§ **Records**
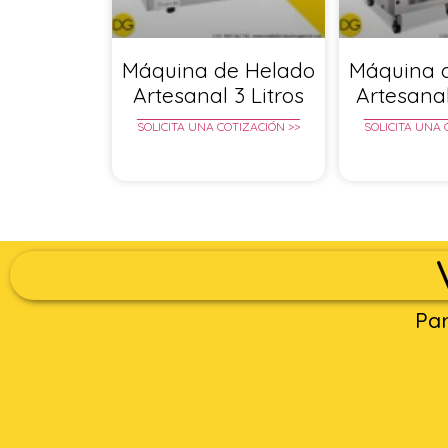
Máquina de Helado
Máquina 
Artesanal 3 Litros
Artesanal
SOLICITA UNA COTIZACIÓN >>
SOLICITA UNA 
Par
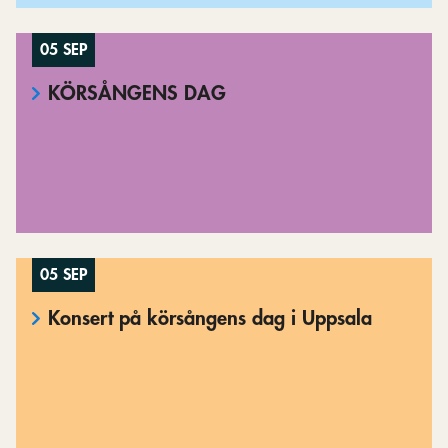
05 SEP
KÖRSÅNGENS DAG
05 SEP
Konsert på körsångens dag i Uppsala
==
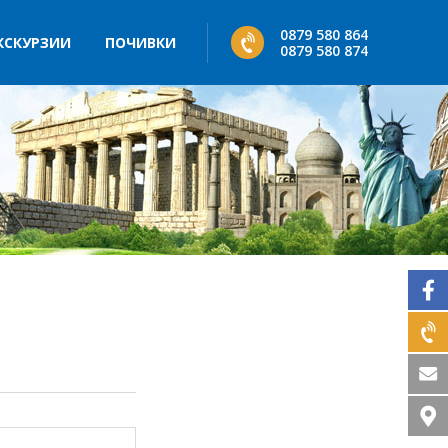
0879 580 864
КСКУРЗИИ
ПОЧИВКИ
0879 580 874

§ **What the task asks**
In the material above, find every line that has the string "SOLICITA" and pull those lines out.

§ **Answer for this exercise**
SOLICITA UNA COTIZACIÓN >>
SOLICITA UNA 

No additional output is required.